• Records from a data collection
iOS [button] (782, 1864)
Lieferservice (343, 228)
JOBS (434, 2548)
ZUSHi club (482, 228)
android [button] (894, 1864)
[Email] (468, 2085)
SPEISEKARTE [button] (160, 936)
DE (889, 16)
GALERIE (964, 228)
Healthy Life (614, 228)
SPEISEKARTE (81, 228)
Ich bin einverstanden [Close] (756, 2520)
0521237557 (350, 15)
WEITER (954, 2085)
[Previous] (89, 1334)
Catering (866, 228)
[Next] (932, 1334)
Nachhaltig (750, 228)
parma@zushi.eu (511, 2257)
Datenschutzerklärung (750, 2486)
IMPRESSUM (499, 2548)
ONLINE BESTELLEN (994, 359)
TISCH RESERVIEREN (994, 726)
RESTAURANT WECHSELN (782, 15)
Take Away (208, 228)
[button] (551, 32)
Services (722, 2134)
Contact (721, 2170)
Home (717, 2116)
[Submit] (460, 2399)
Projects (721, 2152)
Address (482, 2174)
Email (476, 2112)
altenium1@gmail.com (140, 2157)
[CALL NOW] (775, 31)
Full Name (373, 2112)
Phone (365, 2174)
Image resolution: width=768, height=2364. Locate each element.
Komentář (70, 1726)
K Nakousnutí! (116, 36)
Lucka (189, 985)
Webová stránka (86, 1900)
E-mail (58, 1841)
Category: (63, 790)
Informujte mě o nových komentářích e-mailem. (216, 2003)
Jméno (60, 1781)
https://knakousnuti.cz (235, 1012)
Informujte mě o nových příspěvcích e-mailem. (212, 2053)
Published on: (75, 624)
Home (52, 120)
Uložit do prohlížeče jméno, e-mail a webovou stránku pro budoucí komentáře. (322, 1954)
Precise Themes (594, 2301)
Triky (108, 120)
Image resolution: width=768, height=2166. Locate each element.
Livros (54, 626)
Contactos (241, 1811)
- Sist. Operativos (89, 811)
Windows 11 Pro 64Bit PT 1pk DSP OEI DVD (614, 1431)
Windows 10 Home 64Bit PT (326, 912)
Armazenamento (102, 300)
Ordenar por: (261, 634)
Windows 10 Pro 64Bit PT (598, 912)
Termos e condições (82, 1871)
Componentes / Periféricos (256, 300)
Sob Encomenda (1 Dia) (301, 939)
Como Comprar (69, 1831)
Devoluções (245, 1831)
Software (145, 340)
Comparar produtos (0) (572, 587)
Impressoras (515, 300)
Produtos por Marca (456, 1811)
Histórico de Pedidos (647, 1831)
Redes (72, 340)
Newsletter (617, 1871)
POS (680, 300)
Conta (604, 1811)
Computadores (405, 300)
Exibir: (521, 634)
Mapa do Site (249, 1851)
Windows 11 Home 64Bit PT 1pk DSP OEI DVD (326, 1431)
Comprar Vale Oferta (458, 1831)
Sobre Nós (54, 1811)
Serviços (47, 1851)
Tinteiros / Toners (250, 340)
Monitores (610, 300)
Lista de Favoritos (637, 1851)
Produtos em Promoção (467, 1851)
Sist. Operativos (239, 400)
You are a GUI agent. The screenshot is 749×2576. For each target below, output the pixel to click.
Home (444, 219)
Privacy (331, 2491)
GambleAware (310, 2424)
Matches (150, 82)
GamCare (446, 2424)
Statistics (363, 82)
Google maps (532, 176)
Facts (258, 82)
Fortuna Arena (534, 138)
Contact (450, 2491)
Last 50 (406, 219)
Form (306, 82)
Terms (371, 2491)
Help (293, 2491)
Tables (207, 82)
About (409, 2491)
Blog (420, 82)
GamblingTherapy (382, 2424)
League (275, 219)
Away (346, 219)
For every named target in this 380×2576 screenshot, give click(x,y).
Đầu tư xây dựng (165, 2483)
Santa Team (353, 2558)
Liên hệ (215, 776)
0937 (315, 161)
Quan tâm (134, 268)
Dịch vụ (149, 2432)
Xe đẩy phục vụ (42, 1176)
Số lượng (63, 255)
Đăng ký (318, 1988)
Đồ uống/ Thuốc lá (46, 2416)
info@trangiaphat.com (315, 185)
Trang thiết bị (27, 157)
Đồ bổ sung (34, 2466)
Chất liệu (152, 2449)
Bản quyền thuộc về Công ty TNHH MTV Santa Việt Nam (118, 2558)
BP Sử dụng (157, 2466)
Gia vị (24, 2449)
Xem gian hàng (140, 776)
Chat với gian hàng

• What you are asked to do
Reproduce the entries above exactly, but only the lines between the line holding "IMPRESSUM (499, 2548)" and the line holding "https://knakousnuti.cz (235, 1012)", inclusive.

• Output
IMPRESSUM (499, 2548)
ONLINE BESTELLEN (994, 359)
TISCH RESERVIEREN (994, 726)
RESTAURANT WECHSELN (782, 15)
Take Away (208, 228)
[button] (551, 32)
Services (722, 2134)
Contact (721, 2170)
Home (717, 2116)
[Submit] (460, 2399)
Projects (721, 2152)
Address (482, 2174)
Email (476, 2112)
altenium1@gmail.com (140, 2157)
[CALL NOW] (775, 31)
Full Name (373, 2112)
Phone (365, 2174)
Image resolution: width=768, height=2364. Locate each element.
Komentář (70, 1726)
K Nakousnutí! (116, 36)
Lucka (189, 985)
Webová stránka (86, 1900)
E-mail (58, 1841)
Category: (63, 790)
Informujte mě o nových komentářích e-mailem. (216, 2003)
Jméno (60, 1781)
https://knakousnuti.cz (235, 1012)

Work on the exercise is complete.